:: Task brief ::
Write out an exact copy of the line with "Cucine Moderne (143, 2271)" and of each line after it, through the end of the records below.

:: Available data ::

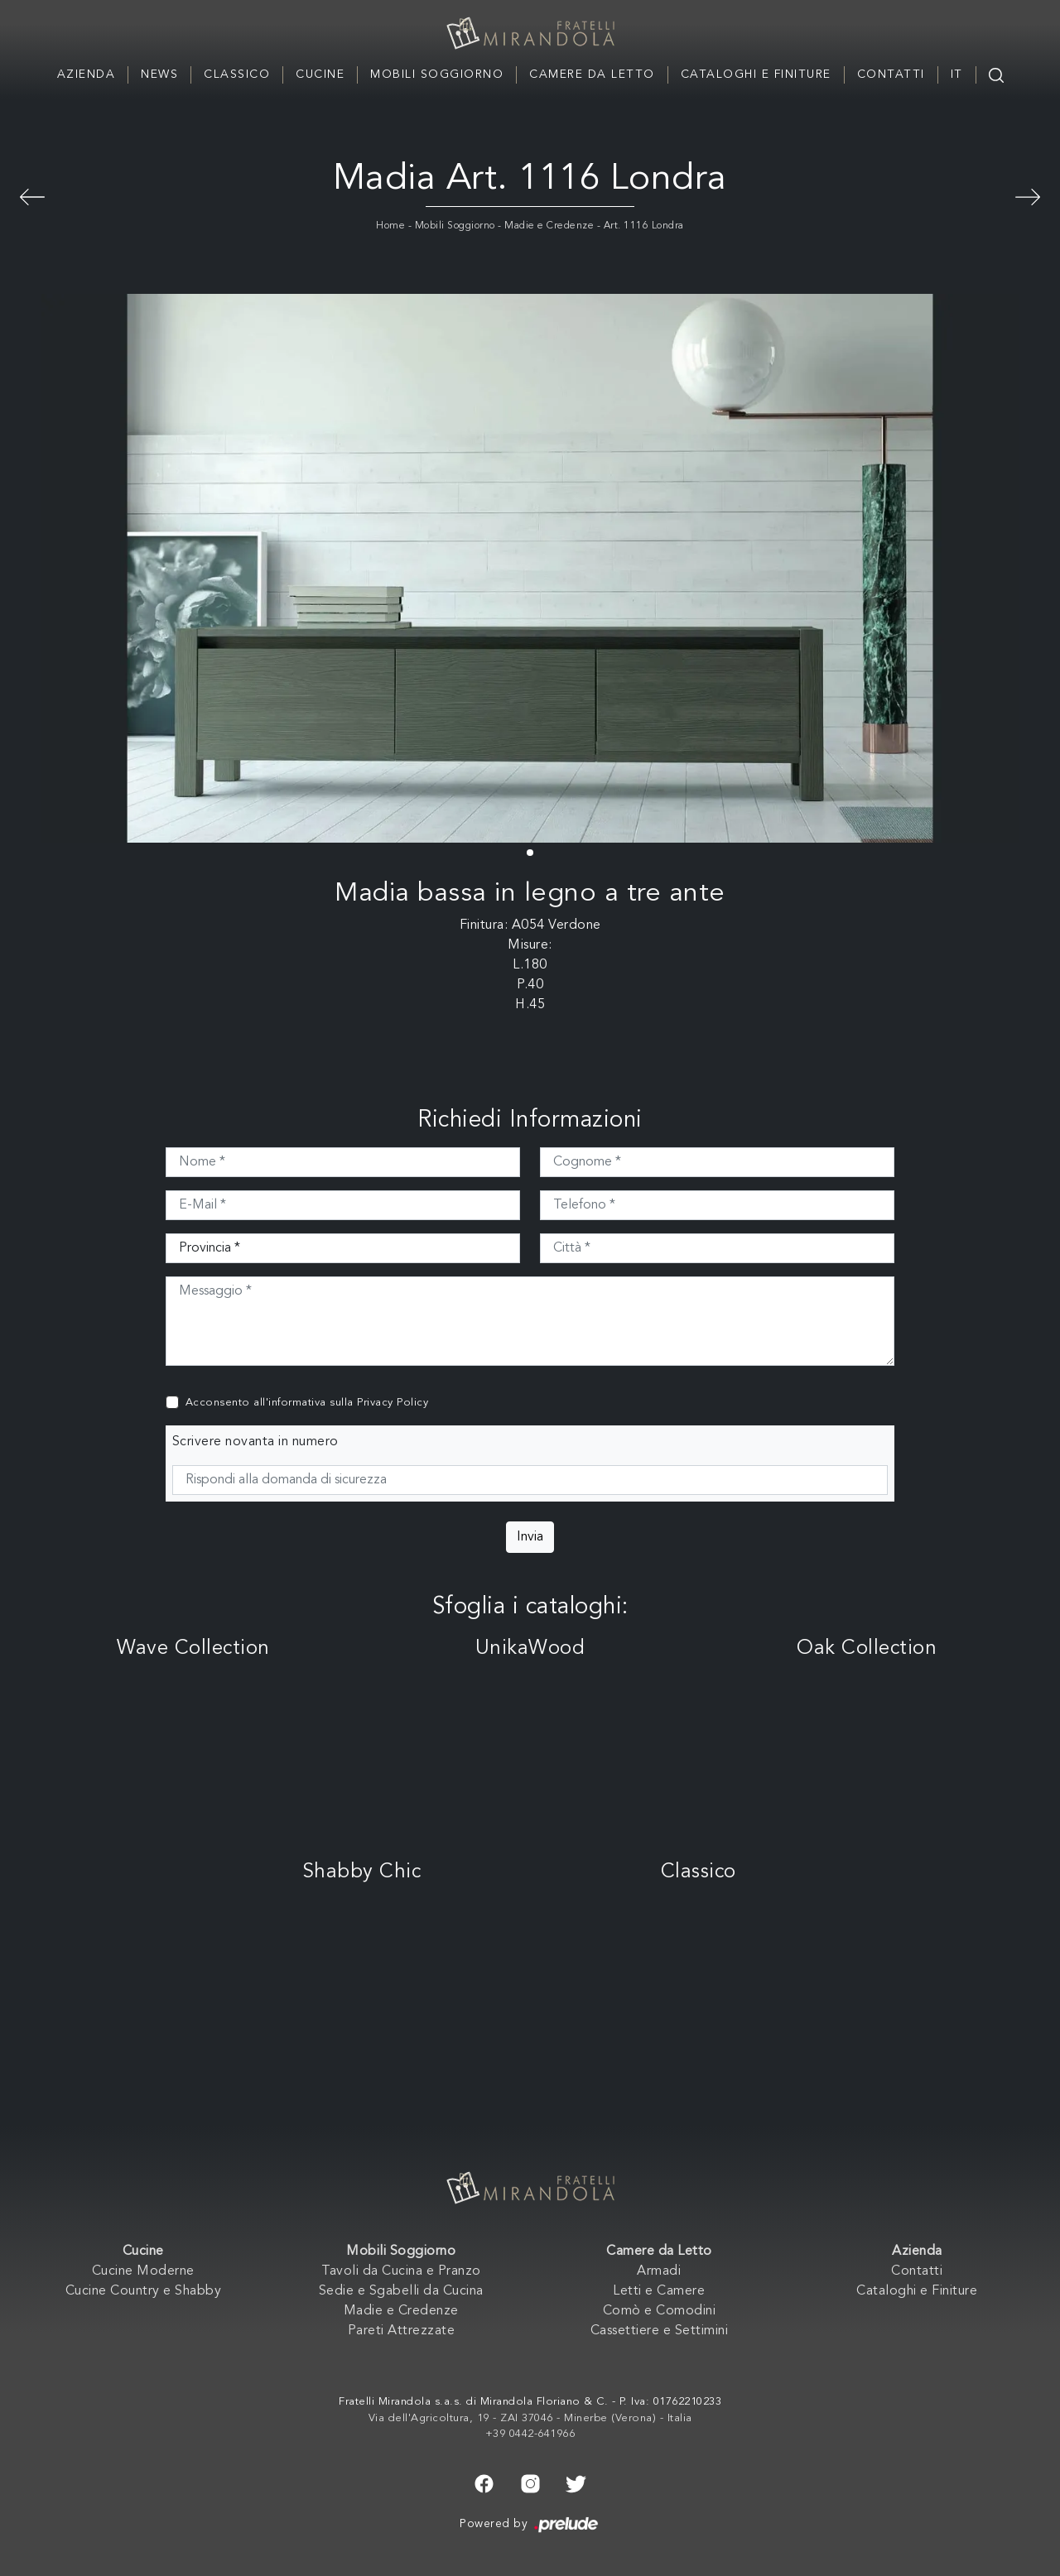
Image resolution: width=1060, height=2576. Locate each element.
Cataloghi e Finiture (756, 74)
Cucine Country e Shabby (143, 2291)
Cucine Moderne (143, 2271)
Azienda (86, 74)
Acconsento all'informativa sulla (307, 1402)
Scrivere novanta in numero (255, 1442)
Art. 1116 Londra (644, 226)
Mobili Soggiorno (437, 74)
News (159, 74)
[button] (530, 852)
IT (957, 74)
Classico (237, 74)
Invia (530, 1537)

:: Response to the task ::
Cucine Moderne (143, 2271)
Azienda (86, 74)
Acconsento all'informativa sulla (307, 1402)
Scrivere novanta in numero (255, 1442)
Art. 1116 Londra (644, 226)
Mobili Soggiorno (437, 74)
News (159, 74)
[button] (530, 852)
IT (957, 74)
Classico (237, 74)
Invia (530, 1537)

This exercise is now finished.